The conditions for consent are more exacting under the GDPR. An organization’s request for consent must be given in an intelligible and easily accessible form, which must be accompanied by a document setting forth the purpose for the proposed data processing. Furthermore, it must be as easy to withdraw consent as it is to provide it.

4. Breach Notification

Under the GDPR, breach notification becomes mandatory in all member states where a data breach is likely to “result in a risk for the rights and freedoms of individuals.” Moreover, the notification must be made within a mere 72 hours of discovery of the breach. As any company that has previously dealt with a data breach knows, this 72-hour window will afford little opportunity for hesitation or delay. Additionally, data processors will be required to notify their controllers “without undue delay” after discovering a data breach.

 5. Increased Penalties

Increased penalties for non-compliance represent another significant departure from the Directive. Under the GDPR, an organization in violation of the GDPR may be assessed a fine of up to 4% of the organization’s annual global revenue or €20 million (whichever is greater).

6. Right to Access

Under the GDPR, data subjects will now have the right to obtain confirmation from a data controller as to (a) whether personal data concerning them is being processed, (b) where such information is being processed and (c) for what purpose such information is being processed. The data controller must also provide a copy of the personal data, free of charge, in an electronic format.

7. Right to be Forgotten

The GDPR contemplates the “right to be forgotten.” This right will entitle a data subject to have a data controller (a) erase his or her personal data, (b) cease further dissemination of the data and (c) potentially have third parties halt processing of the data as well. Conditions for such deletion include (i) the data no longer being relevant to the original purpose for processing or (ii) the data subject withdrawing consent. A data controller is also tasked with evaluating a data subject’s rights in relation to the “public interest in the availability of the data” when considering a request from a data subject to have his or her personal data erased.

8. Data Portability

The GDPR also includes the concept of data portability. Data portability encompasses a data subject’s right to receive the personal data concerning him or her from a data controller and to transmit that data to another data controller. Like the right to access and the right to be forgotten, data portability dramatically augments the rights of data subjects.

9. Privacy by Design

The GDPR also features a concept known as “privacy by design.” This concept requires a data controller to “implement appropriate technical and organizational measures . . . in an effective way . . . in order to meet the requirements of [the] Regulations and protect the rights of data subjects.” The idea is that data protection should be included in the original design of any system that interacts with protected data, rather than being incorporated into the system later as an afterthought or a corrective measure.

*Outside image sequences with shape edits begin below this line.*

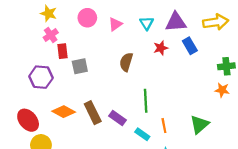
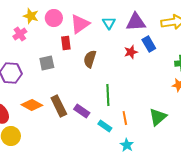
yellow star: (49, 13) -> (31, 16), moved
pink triangle: (115, 24) -> (80, 24), size x1.5
red star: (161, 48) -> (131, 52), moved
red rectangle: (63, 51) -> (66, 43), moved

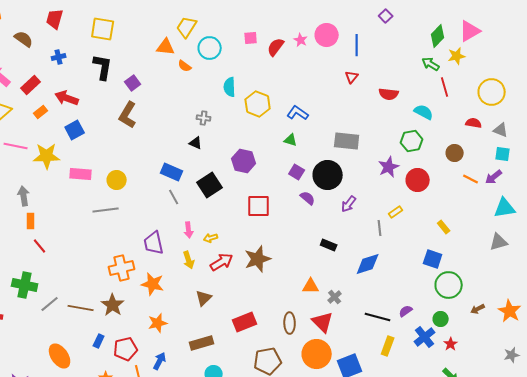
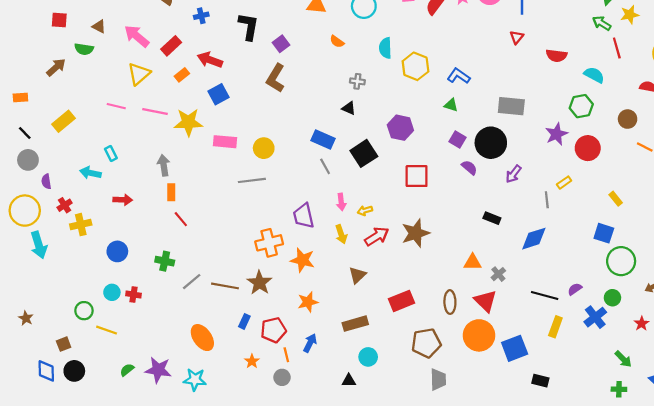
orange semicircle: (185, 66) -> (337, 42), moved
green cross: (25, 285) -> (165, 261), size x0.7
red star: (451, 344) -> (642, 324), moved

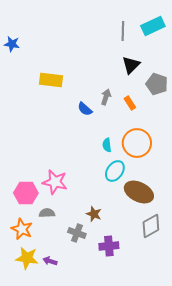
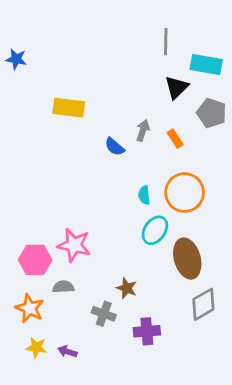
cyan rectangle: (153, 26) -> (206, 65), moved, turned 35
brown ellipse: (139, 192) -> (187, 259), turned 48
yellow star: (27, 258) -> (36, 347), size x0.7

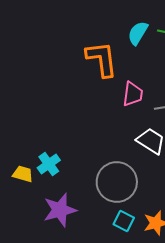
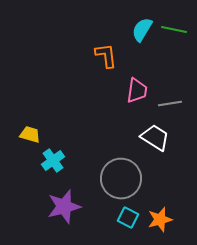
orange L-shape: (102, 59) -> (106, 56), size x0.7
yellow trapezoid: (23, 174) -> (30, 135), moved

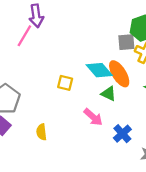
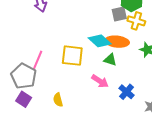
pink line: (24, 36) -> (38, 60), moved
orange ellipse: (119, 74) -> (117, 42), turned -45
yellow square: (65, 83) -> (72, 56), size x1.6

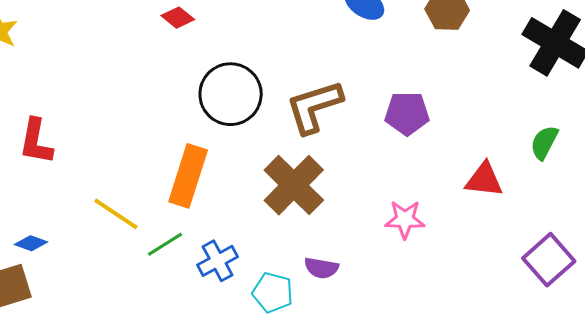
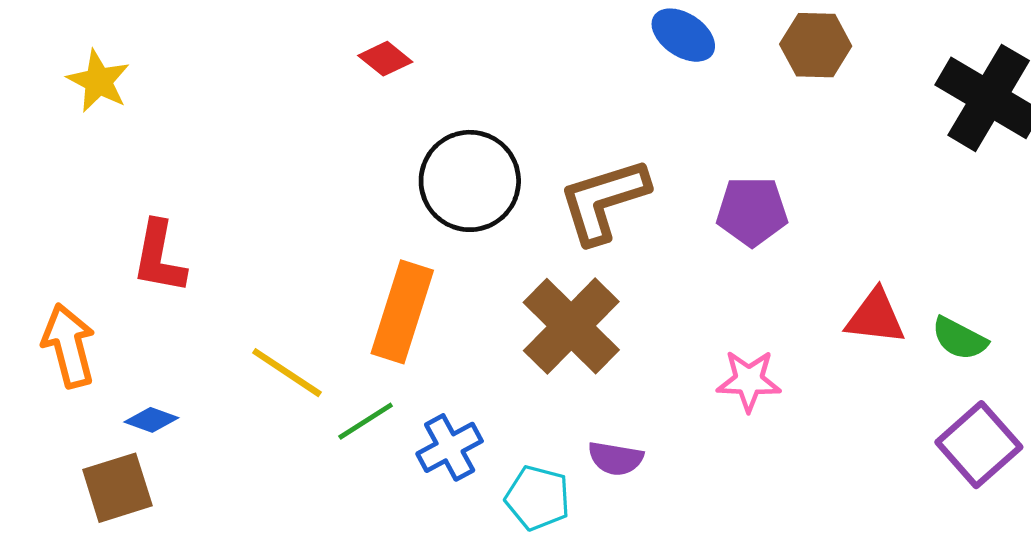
green semicircle: (544, 143) -> (959, 339), moved, turned -90

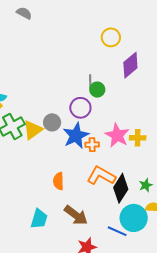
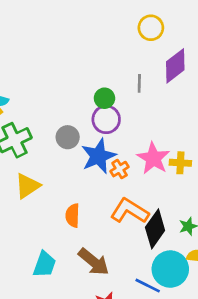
gray line: (90, 81) -> (139, 83), moved
green circle: (97, 90) -> (104, 98), moved
yellow triangle: (33, 130) -> (27, 186), moved
orange cross: (92, 145) -> (120, 169), turned -32

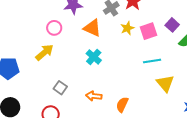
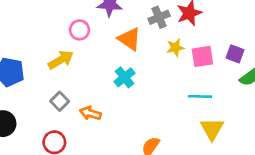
purple square: (172, 25) -> (235, 54), turned -32
gray square: (60, 88) -> (60, 101), moved
orange arrow: (94, 96) -> (90, 113), moved

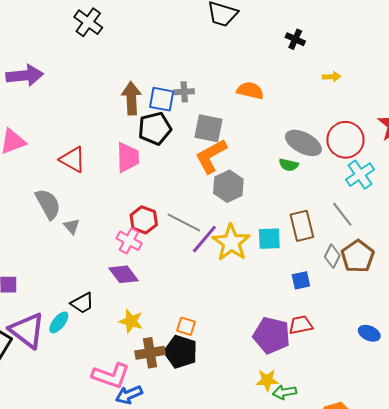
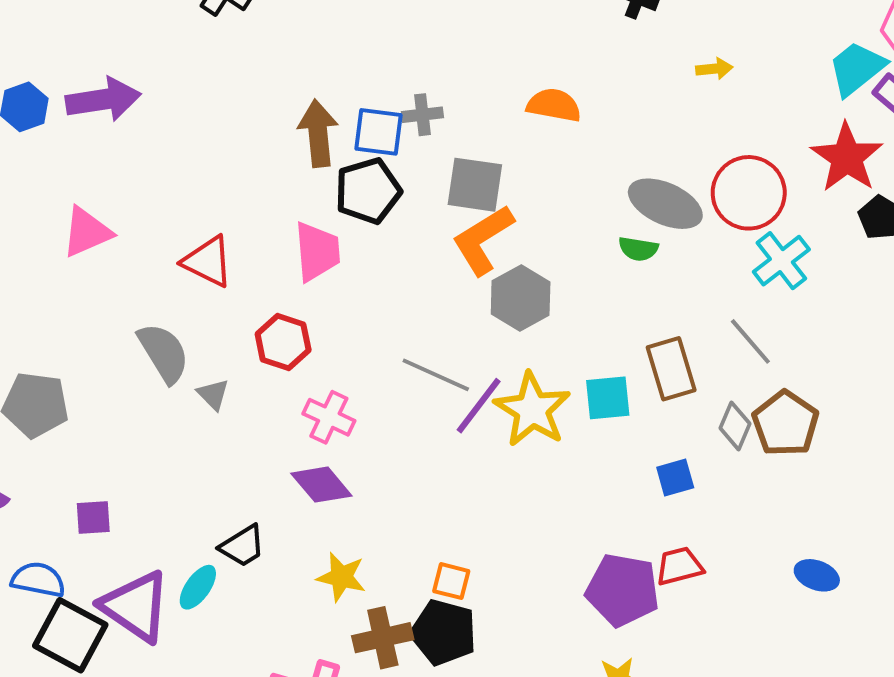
red hexagon: (144, 220) -> (283, 342), moved

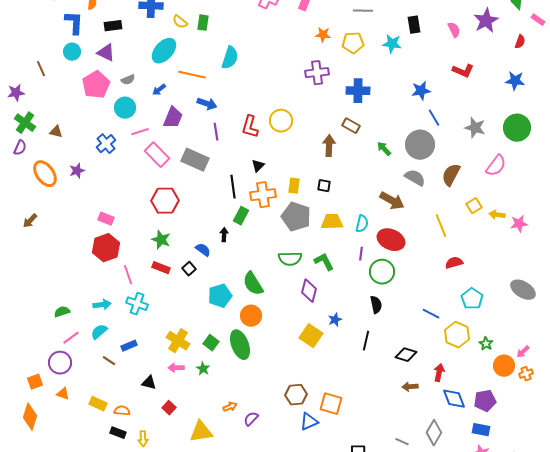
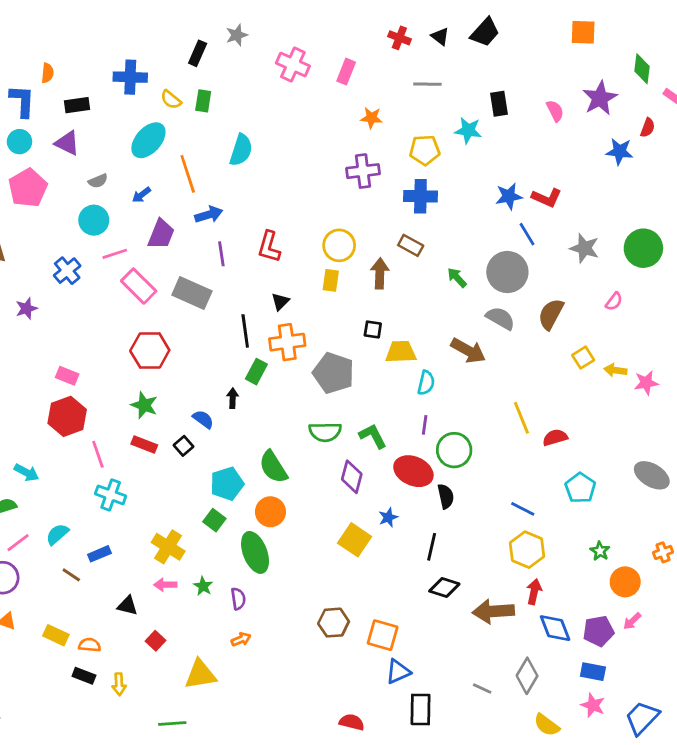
yellow pentagon: (353, 43) -> (425, 150), moved
red L-shape: (463, 71) -> (547, 198), moved
orange line: (192, 75) -> (188, 174), turned 60
blue star: (515, 81) -> (620, 151), moved
pink pentagon: (96, 85) -> (28, 188), moved
blue arrow: (207, 104) -> (209, 215), turned -36
yellow circle: (281, 121) -> (339, 245), moved
pink semicircle: (496, 166) -> (614, 301), size x0.6
yellow rectangle: (294, 186) -> (331, 280), moved
yellow trapezoid: (332, 222) -> (401, 352), moved
yellow line: (441, 226) -> (521, 418), moved
red ellipse: (391, 240) -> (413, 471), moved
cyan arrow: (102, 305) -> (26, 473), moved, turned 36
yellow hexagon: (457, 335) -> (527, 550), moved
green square: (211, 343) -> (214, 520), moved
pink arrow: (523, 352) -> (632, 621), moved
black diamond: (406, 355) -> (444, 587), moved
orange cross: (526, 374) -> (663, 552), moved
brown arrow: (410, 387) -> (493, 611), size x1.8
purple semicircle: (251, 419) -> (238, 599), moved, turned 126
blue triangle: (309, 422) -> (398, 672), moved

In conclusion, the GDPR will differ in several important ways from the Directive. In addition to placing more stringent requirements on those entities handling personal data, the GDPR will also attempt to place control of personal data dissemination back into the hands of data subjects themselves. Furthermore, the GDPR will affect companies based outside of the European Union—including those based in the United States—that process the personal data of individuals within the European Union. Given the scope of the changes, it is critical that companies affected by the GDPR begin making preparations for compliance as soon as possible.